En el año 2016 murió Aradhana Samdariya, una india de trece años que estuvo 68 días sin comer. Durante ese largo tiempo sólo ingirió agua hervida. Vivía en la ciudad de Hyderabad, en el sur de India, bajo las prescripciones del Jainismo, una de las religiones más antiguas del mundo que fomenta el desapego del mundo material. A diferencia de los casos de la época victoriana, los padres dijeron que el ayuno fue voluntario, que ellos le insistían en que lo termine, que si seguía podría morir. El año pasado casi muere otro ayunador. Esta vez, un hombre: Mark Muradzira, líder juvenil de la Iglesia de los Santos Resucitados en Bindura, Zimbabue. Decía que si no comía por cuarenta días, Dios le regalaría un Lamborghini. Lo rescataron a tiempo, lo llevaron al hospital.
Cómo salir de la caverna
El doctor del pueblo irlandés donde transcurre El prodigio es un hombre que duda. Aturdido por la devoción religiosa de sus coterráneos, se pregunta si la niña habrá desarrollado alguna forma de alimentarse a través de la luz solar, como hacen las plantas, inaugurando un caso inédito de fotosíntesis. Luego de ver a Anna, la enfermera conversa con el hombre que le da alojamiento. Es uno de los pocos lugareños que cree que la niña se alimenta de alguna forma a escondidas. “¿Qué clase de pueblo atrasado trae a una enfermera para algo así?”, le pregunta la protagonista y de alguna forma evidencia una de las tensiones clave de la película que resuena en la actualidad: la dificultad del progresismo para entender ciertos fenómenos populares complejos sin creerse superiores.
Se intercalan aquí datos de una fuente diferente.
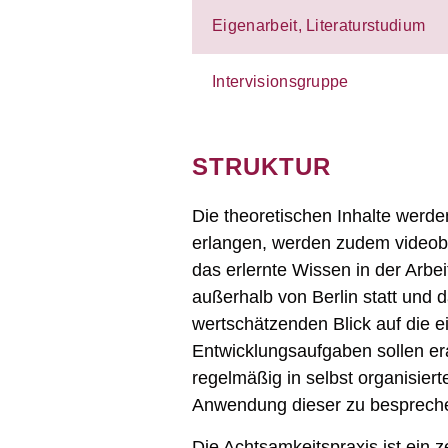
Eigenarbeit, Literaturstudium
Intervisionsgruppe
STRUKTUR
Die theoretischen Inhalte werde
erlangen, werden zudem videoba
das erlernte Wissen in der Arbe
außerhalb von Berlin statt und d
wertschätzenden Blick auf die 
Entwicklungsaufgaben sollen era
regelmäßig in selbst organisiert
Anwendung dieser zu besprech
Die Achtsamkeitspraxis ist ein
Hay un momento en que el periodista le pregunta a la enfermera, en tono irónico, “¿cómo está la farsante?” “No está bien. Pero tampoco parece desnutrida”, le responde. Él insiste: “Claro que no, la están alimentando. Tiene buenos trucos. ¿A quién obedece?” La enfermera duda, encuentra sinceridad en Anna. “Le prohibí a la familia que se le acercara, sí que pronto sabremos la verdad”. Entonces él le dice: “Al alejar a la familia detiene la alimentación. Esta historia de la niña que no come se hace realidad. Podría morir”. “A menos que confiesen”, dice la enfermera, y el periodista responde: “Si confiesa, serán expulsados de su hogar, excomulgados. Enfrentarán al juez por tergiversación, encubrimiento, conspiración de fraude. ¿La gente con la que pasó este tiempo soportaría eso?”
En La permanencia en lo negativo, Slavoj Žižek señala que “nuestra percepción de la realidad, incluida la realidad de nuestra propia experiencia interna, depende de pequeñas ficciones”. Hay una película, un cortometraje titulado ¿Qué es la ideología?, donde el filósofo esloveno sostiene que “la fuerza material de la ideología me impide ver lo que estoy comiendo realmente”. La analogía alimenticia con el film de Sebastián Lelio es pura casualidad. No hay dudas, en mayor o menor medida, todos seguimos en la caverna que describió Platón, encadenados, paranoicos, aterrados. La pregunta elemental —aunque a veces se nos olvide— no es qué son esas sombras, sino cómo liberarse, cómo salir de la caverna. Para eso, primero, habrá que enfrentarse a los peores miedos.